When, at last, we reached the autograph table, the panelists were most gracious, signing a Phineas and Ferb poster that had been distributed to fans as well as Shor’s personal autograph book.  “Hey it’s Hulk, how cool!” commented Olson (Vanessa) as Shor approached her spot.

For the poster, the actors developed a written routine: Provenmire, pretending to be Doofinshmertz, urged Shor to “stay evil.”  However, Marsh as Monogram, wrote “No, Shor, be good.”   To this was added Martella’s question, perhaps in reference to the Hulk costume, “Hey, where’s Shor?” and Olson’s comment, “Your Busted!”—a reference to “Busted,” a popular song on the series that Olson recorded, or perhaps to her desire to "bust" her evil father.

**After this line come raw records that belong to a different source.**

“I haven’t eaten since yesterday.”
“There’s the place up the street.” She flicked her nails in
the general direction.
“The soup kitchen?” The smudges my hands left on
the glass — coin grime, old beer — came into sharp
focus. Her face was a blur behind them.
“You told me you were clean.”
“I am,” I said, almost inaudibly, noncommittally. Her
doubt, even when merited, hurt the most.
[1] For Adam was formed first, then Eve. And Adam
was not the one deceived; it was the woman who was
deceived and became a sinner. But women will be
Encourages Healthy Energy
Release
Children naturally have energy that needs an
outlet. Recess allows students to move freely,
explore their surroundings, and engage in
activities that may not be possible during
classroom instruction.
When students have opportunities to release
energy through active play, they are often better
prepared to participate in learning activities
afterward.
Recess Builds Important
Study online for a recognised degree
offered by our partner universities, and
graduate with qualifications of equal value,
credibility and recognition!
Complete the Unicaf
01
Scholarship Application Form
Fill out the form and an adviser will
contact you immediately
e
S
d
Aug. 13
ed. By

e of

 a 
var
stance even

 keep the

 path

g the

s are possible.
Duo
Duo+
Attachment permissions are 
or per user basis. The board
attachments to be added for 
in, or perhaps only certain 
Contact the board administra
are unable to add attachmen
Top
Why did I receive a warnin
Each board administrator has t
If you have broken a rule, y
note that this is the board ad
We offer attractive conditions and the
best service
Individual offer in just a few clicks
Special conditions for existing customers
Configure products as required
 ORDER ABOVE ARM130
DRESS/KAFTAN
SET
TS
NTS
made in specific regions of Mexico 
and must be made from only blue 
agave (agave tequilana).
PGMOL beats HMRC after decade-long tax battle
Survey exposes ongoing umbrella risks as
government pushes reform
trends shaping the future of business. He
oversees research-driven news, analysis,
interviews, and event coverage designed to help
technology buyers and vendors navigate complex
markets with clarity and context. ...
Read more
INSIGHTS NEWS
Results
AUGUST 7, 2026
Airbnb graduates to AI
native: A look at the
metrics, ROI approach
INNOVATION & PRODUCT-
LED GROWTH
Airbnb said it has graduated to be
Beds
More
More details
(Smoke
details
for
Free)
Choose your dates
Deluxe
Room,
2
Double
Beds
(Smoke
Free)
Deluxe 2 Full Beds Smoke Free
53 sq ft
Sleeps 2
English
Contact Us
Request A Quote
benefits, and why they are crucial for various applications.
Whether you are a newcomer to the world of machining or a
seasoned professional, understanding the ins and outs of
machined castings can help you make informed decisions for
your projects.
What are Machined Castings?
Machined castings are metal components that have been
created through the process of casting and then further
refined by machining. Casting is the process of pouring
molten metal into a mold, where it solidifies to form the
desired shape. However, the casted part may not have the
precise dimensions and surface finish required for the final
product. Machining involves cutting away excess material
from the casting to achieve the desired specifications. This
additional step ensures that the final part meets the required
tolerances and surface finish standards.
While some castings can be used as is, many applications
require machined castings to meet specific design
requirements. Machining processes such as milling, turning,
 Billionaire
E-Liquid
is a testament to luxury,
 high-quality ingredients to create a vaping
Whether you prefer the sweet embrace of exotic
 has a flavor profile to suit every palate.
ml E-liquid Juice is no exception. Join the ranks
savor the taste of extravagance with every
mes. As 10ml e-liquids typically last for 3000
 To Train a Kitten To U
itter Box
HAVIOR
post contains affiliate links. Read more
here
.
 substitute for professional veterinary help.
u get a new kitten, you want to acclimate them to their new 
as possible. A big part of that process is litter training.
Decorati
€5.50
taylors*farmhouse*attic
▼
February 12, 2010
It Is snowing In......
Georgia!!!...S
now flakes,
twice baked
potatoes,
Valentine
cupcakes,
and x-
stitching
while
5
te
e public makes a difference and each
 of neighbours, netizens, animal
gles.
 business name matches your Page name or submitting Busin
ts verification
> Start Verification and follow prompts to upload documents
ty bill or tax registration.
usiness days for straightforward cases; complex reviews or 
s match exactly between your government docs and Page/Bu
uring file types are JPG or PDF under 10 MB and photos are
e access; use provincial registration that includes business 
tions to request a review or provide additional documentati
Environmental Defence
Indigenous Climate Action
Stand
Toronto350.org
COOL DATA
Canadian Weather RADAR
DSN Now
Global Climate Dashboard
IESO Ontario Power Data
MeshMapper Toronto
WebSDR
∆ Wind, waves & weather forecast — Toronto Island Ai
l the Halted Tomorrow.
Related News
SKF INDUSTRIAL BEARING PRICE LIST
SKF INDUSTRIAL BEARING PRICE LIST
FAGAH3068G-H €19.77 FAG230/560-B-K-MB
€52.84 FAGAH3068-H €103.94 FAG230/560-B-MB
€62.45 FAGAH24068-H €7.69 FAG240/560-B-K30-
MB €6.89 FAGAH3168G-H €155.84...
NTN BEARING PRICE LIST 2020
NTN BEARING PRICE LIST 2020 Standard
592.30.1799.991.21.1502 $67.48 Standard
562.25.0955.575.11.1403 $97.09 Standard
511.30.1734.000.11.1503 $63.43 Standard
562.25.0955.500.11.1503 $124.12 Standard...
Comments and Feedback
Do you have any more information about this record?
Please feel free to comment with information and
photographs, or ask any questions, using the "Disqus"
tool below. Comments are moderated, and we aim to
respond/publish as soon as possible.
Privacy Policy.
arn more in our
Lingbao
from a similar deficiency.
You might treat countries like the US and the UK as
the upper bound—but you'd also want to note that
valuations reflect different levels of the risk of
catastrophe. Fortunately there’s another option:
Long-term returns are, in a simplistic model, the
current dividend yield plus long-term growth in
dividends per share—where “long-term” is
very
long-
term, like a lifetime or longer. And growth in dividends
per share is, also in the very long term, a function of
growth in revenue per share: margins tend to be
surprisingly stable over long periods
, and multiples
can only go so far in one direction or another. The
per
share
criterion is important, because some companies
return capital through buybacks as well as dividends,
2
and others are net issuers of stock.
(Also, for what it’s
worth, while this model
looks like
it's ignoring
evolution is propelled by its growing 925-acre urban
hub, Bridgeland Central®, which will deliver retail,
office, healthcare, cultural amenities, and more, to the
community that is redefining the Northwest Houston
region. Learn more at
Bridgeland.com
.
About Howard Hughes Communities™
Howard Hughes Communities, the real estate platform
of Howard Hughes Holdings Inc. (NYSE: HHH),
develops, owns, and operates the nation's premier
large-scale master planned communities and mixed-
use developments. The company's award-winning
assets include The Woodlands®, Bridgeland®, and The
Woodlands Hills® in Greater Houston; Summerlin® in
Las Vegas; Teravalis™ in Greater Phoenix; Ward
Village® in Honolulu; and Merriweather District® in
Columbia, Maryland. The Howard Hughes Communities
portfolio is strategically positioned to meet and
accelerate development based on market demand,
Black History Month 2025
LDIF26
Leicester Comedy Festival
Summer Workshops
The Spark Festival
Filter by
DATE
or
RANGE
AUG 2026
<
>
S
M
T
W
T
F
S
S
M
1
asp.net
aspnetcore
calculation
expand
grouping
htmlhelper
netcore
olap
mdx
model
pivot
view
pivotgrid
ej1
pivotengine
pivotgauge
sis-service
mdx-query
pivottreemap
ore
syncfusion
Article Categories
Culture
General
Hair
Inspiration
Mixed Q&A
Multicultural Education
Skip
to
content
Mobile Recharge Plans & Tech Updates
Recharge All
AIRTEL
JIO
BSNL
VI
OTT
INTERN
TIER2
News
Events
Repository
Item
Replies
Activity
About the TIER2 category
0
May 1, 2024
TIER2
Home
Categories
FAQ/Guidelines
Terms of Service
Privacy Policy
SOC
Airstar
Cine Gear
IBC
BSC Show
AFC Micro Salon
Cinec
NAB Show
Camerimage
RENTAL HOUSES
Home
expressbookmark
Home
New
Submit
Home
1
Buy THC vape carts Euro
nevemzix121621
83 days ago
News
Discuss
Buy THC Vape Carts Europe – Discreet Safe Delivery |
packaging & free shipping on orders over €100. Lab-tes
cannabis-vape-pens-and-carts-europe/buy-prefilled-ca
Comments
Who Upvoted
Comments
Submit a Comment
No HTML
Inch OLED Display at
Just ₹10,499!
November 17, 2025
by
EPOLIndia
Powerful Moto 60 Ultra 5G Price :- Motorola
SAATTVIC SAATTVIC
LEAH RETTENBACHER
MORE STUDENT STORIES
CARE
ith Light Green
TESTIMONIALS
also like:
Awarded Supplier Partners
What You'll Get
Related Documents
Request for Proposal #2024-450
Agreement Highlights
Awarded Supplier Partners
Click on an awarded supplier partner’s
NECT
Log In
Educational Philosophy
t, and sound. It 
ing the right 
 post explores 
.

Phineas and Ferb, the Panel, and Phineas and Ferb, the Autograph Table, took a major part of the day, but  Shor, a devoted Bakugan collector, was determined to find that company’s booth among the crowded stalls in the cavernous Exhibit Hall.  Swimming salmon-like against the crowd—and feeling we might be turned into lox before we ever got there—we found the booth, only to learn that it only had display copies of the toy – none for sale.  There was a booth all the way at the other end of the Exhibit Hall where we might buy some of the ingenious balls that unfold into little monsters with various powers.  So shlep we did, to the far end of the Exhibit Hall, but to Shor’s disappointment, he already had in his collection all the Bakugan figures there available.   So he settled instead for some Pokemon figures.

Nearby was the Convention Center’s small restaurant, but nothing on its limited menu appealed to the young Hulk.  We decided to leave the convention, stop at McDonald’s for a hamburger on the way home, and take a swim in the backyard pool.   After Shor demolished a Kid’s Meal, he turned to me in the car, and said something to the effect of  “Grandpa, Going to Comic-Con and to McDonald’s was better than wonderful; it was awesome.”

Boy did I kvell.  Who’d have thought my little Hulk could  be such a great p-r man?

Harrison is editor and publisher of San Diego Jewish World.